Gather all lines from the material that contain "Altmann".

***** RECORDS FOR THIS TASK *****

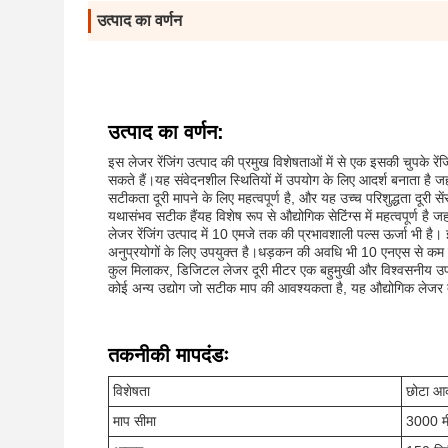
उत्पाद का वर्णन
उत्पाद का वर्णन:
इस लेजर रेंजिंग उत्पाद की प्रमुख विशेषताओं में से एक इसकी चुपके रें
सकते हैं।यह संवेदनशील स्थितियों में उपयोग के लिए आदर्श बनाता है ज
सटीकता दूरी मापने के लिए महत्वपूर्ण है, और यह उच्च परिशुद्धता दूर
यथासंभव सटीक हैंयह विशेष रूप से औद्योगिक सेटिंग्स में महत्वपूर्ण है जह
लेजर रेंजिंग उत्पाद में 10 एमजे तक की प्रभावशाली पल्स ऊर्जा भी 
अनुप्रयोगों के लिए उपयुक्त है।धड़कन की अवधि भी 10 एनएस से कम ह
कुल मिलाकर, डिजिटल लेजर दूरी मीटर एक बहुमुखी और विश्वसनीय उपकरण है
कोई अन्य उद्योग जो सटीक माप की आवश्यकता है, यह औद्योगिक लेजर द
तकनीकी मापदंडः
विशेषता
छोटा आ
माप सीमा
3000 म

*****
***** RECORDS FOR THIS TASK *****

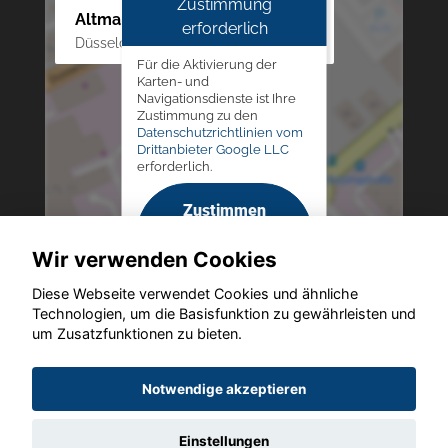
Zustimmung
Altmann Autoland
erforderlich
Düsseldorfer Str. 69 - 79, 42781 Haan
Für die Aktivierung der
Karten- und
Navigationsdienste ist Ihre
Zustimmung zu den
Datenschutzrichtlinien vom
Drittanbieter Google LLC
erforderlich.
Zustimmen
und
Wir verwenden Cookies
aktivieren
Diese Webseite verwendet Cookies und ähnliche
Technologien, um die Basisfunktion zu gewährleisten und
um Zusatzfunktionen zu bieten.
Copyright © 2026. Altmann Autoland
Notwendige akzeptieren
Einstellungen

*****
***** RECORDS FOR THIS TASK *****

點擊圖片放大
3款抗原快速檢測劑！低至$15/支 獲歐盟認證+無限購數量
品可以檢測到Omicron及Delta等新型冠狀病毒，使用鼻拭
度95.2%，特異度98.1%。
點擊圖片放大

*****

* **RESPONSE TO THE TASK**
Altmann Autoland
Copyright © 2026. Altmann Autoland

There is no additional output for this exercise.